I cani riconoscono parole e intonazione

Gli amici a quattro zampe hanno l’abilità di «sintonizzarsi» sul linguaggio umano. Mentre i cuccioli sono particolarmente sensibili al «bambinese»
Gli amici a quattro zampe hanno l’abilità di «sintonizzarsi» sul linguaggio umano. Mentre i cuccioli sono particolarmente sensibili al «bambinese»
Red. Online
17.06.2020 18:00

È un’amicizia davvero particolare, quella tra uomo e cane: entrambi sono chiamati a comunicare tra loro, nonostante non condividano lo stesso linguaggio. Eppure il divario tra i due «mondi» non è così ampio come potrebbe sembrare. Anzi, ci sono delle somiglianze piuttosto interessanti. Se l’uomo ha imparato a identificare le emozioni dietro i comportamenti di Fido (come ad esempio gioia, tristezza, rabbia, noia), anche i cani, nel corso dell’evoluzione, si sono «sintonizzati» sul modo di comunicare dei loro padroni. Secondo gli scienziati, infatti, i nostri amici a quattro zampe sarebbero in grado di riconoscere le parole e la loro intonazione.

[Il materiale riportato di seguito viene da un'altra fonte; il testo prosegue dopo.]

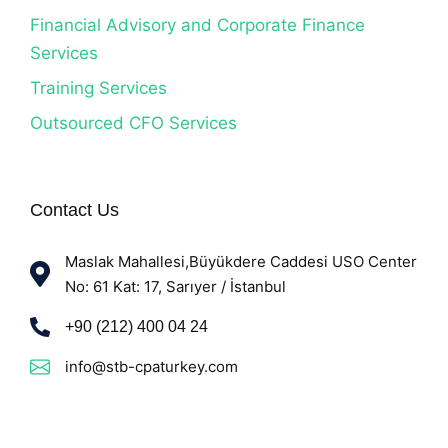
Financial Advisory and Corporate Finance
Services
Training Services
Outsourced CFO Services
Contact Us
Maslak Mahallesi,Büyükdere Caddesi USO Center
No: 61 Kat: 17, Sarıyer / İstanbul
+90 (212) 400 04 24
info@stb-cpaturkey.com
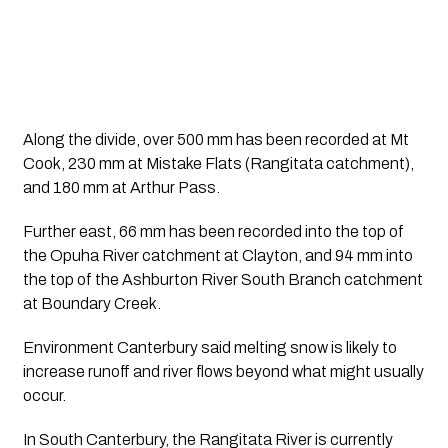
Along the divide, over 500 mm has been recorded at Mt 
Cook, 230 mm at Mistake Flats (Rangitata catchment), 
and 180 mm at Arthur Pass. 
Further east, 66 mm has been recorded into the top of 
the Opuha River catchment at Clayton, and 94 mm into 
the top of the Ashburton River South Branch catchment 
at Boundary Creek.
Environment Canterbury said melting snow is likely to 
increase runoff and river flows beyond what might usually 
occur.
In South Canterbury, the Rangitata River is currently 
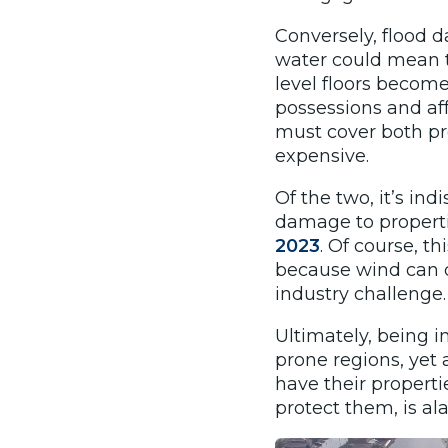
Conversely, flood 
water could mean 
level floors become
possessions and aff
must cover both pr
expensive.
Of the two, it’s in
damage to properti
2023
.
Of course, thi
because wind can dr
industry challenge.
Ultimately, being i
prone regions, yet 
have their properti
protect them, is al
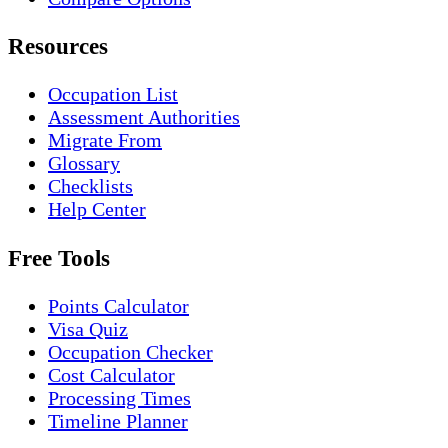
Resources
Occupation List
Assessment Authorities
Migrate From
Glossary
Checklists
Help Center
Free Tools
Points Calculator
Visa Quiz
Occupation Checker
Cost Calculator
Processing Times
Timeline Planner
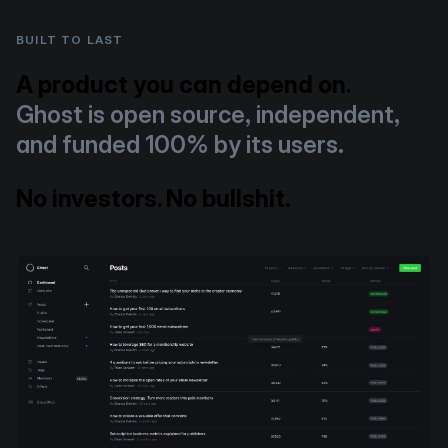
BUILT TO LAST
A product you can depend on.
Ghost is open source, independent,
and funded 100% by its users.
No investors. No bullshit.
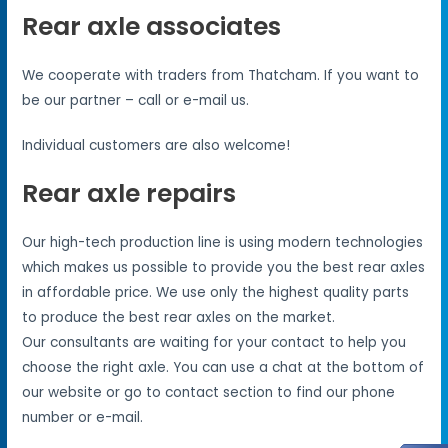
Rear axle associates
We cooperate with traders from Thatcham. If you want to
be our partner – call or e-mail us.
Individual customers are also welcome!
Rear axle repairs
Our high-tech production line is using modern technologies
which makes us possible to provide you the best rear axles
in affordable price. We use only the highest quality parts
to produce the best rear axles on the market.
Our consultants are waiting for your contact to help you
choose the right axle. You can use a chat at the bottom of
our website or go to contact section to find our phone
number or e-mail.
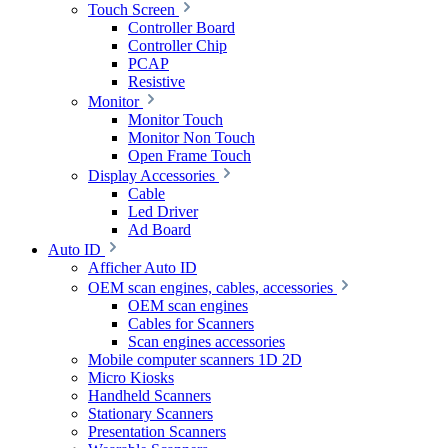
Touch Screen
Controller Board
Controller Chip
PCAP
Resistive
Monitor
Monitor Touch
Monitor Non Touch
Open Frame Touch
Display Accessories
Cable
Led Driver
Ad Board
Auto ID
Afficher Auto ID
OEM scan engines, cables, accessories
OEM scan engines
Cables for Scanners
Scan engines accessories
Mobile computer scanners 1D 2D
Micro Kiosks
Handheld Scanners
Stationary Scanners
Presentation Scanners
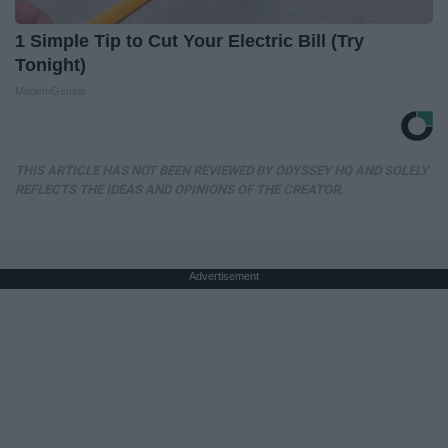
1 Simple Tip to Cut Your Electric Bill (Try
Tonight)
MadeInGenius
THIS ARTICLE HAS NOT BEEN REVIEWED BY ODYSSEY HQ AND SOLELY
REFLECTS THE IDEAS AND OPINIONS OF THE CREATOR.
Advertisement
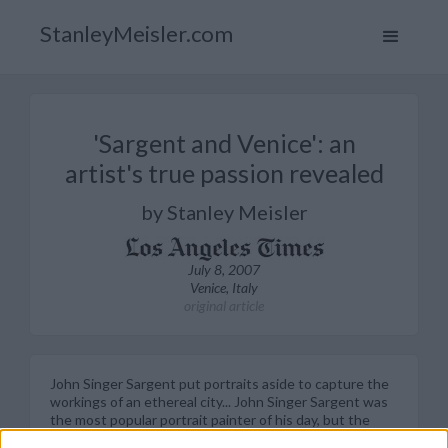
StanleyMeisler.com
'Sargent and Venice': an
artist's true passion revealed
by Stanley Meisler
July 8, 2007
Venice, Italy
original article
John Singer Sargent put portraits aside to capture the
workings of an ethereal city... John Singer Sargent was
the most popular portrait painter of his day, but the
tedium of the work often oppressed him. In letters to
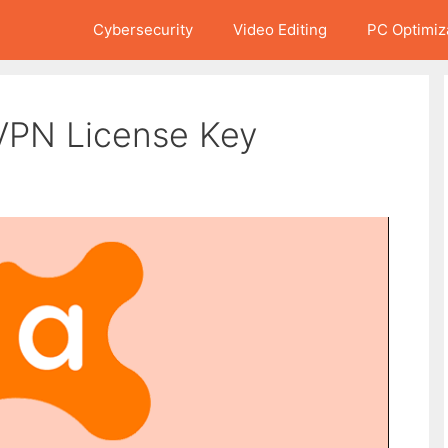
Cybersecurity
Video Editing
PC Optimiz
 VPN License Key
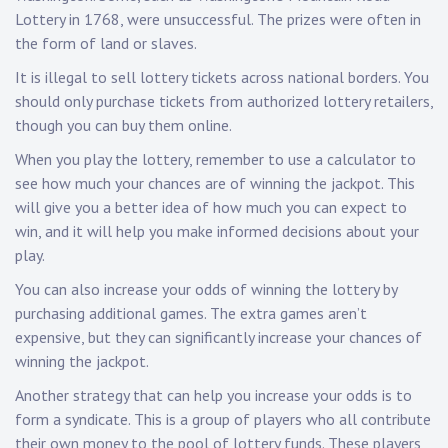
Lottery in 1768, were unsuccessful. The prizes were often in
the form of land or slaves.
It is illegal to sell lottery tickets across national borders. You
should only purchase tickets from authorized lottery retailers,
though you can buy them online.
When you play the lottery, remember to use a calculator to
see how much your chances are of winning the jackpot. This
will give you a better idea of how much you can expect to
win, and it will help you make informed decisions about your
play.
You can also increase your odds of winning the lottery by
purchasing additional games. The extra games aren’t
expensive, but they can significantly increase your chances of
winning the jackpot.
Another strategy that can help you increase your odds is to
form a syndicate. This is a group of players who all contribute
their own money to the pool of lottery funds. These players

È quanto dimostrato da uno studio dell’università ungherese Lorßnd Eötvös e pubblicato sulla rivista «Current Biology» qualche anno fa. La ricerca ha analizzato un gruppo di 13 esemplari, osservando l’attività cerebrale degli animali tramite la risonanza magnetica mentre questi ascoltavano alcune espressioni. Si è così scoperto che i cani sono in grado di riconoscere il linguaggio umano. Non solo: proprio come accade a noi, anche il cervello dei quattro zampe si attiva nell’emisfero sinistro quando deve interpretare le parole; nell’emisfero destro quando deve decodificare l’intonazione.

Ma non è l’unica ricerca fatta dagli scienziati su questo tema così suggestivo. Secondo gli esperti, infatti, i cuccioli sono particolarmente sensibili al tono di voce usato dagli uomini quando si rivolgono ai neonati. Una sorta di «bambinese», a cui non sono indifferenti neppure i cagnolini.

Stando ad uno studio condotto da psicologi ed etologi della City University of New York e dell’Università di Lione/Saint-Etienne, i piccoli Fido reagiscono attivamente quando ci si rivolge loro con un linguaggio «infantile», tipicamente impiegato dai genitori con i figli appena nati. Ciò, invece, non accade se il cane è più anziano. Secondo quanto ipotizzato dai ricercatori, la voce più acuta tende a catturare l’attenzione dei cuccioli. Gli esemplari adulti, invece, badano di più ad altri aspetti, ad esempio se la voce è conosciuta o meno.

Negli esseri umani il «bambinese» ha d’altra parte una funzione cruciale, perché, come accade con i cani, permette di mantenere alta l’attenzione del piccolo per più tempo, favorendo le interazioni sociali. Inoltre l’intonazione rende più facile l’apprendimento del linguaggio.